[Collected data entries]

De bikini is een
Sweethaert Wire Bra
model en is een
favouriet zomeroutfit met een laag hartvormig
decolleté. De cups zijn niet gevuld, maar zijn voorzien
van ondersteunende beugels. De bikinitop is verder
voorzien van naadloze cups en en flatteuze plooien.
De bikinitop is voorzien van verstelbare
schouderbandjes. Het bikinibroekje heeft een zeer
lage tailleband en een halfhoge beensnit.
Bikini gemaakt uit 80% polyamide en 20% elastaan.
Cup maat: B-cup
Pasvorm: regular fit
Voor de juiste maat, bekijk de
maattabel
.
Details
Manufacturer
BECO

--

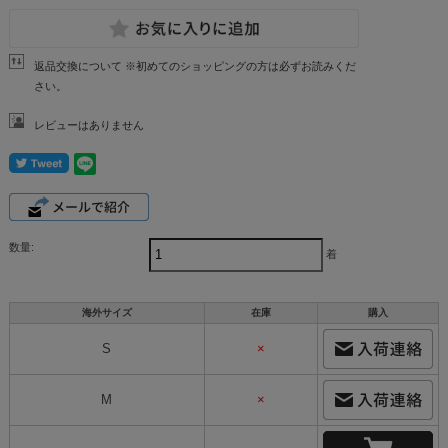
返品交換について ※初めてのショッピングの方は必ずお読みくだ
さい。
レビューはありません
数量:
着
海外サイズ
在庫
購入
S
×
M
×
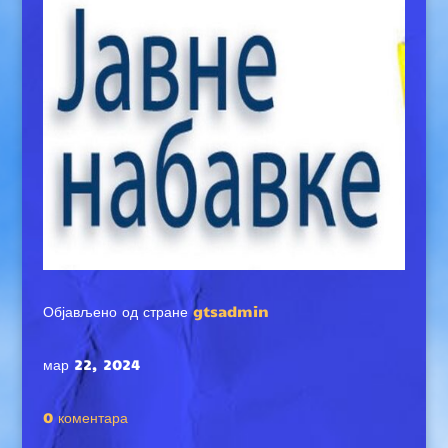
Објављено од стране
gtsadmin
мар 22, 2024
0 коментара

---

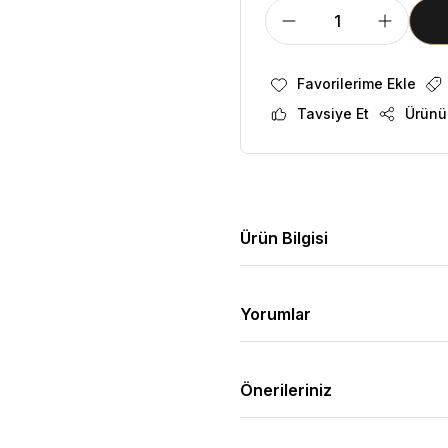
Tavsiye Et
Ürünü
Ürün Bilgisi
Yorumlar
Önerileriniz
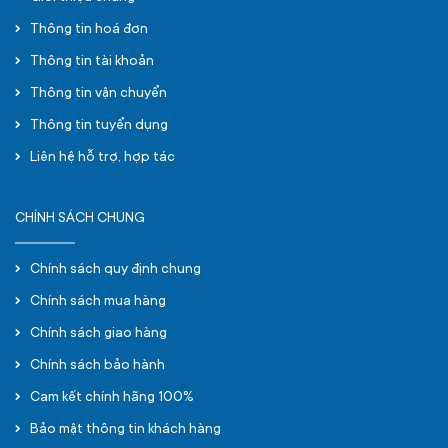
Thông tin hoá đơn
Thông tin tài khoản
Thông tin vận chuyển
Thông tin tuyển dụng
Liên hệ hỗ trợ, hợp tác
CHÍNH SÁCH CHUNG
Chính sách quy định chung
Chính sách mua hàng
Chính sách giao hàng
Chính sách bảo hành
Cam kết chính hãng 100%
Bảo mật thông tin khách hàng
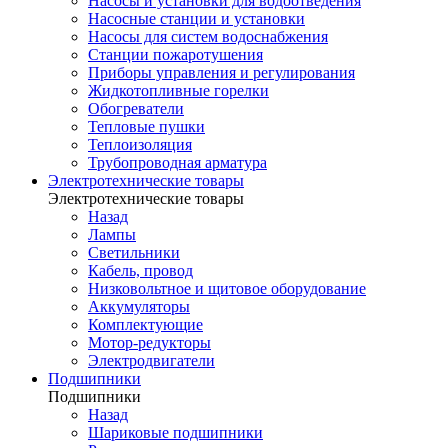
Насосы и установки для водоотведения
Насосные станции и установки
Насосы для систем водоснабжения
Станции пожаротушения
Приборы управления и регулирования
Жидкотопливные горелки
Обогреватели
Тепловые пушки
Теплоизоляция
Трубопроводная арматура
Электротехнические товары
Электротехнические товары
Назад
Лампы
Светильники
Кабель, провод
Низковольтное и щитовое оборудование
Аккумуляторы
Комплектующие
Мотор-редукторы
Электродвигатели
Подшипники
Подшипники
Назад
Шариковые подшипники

■ **TASK DIRECTIONS**: Taking the lines above one at a time, give the number of them that contain the string "hàng". Add nothing else.

■ **ANSWER TO THIS TASK**: 3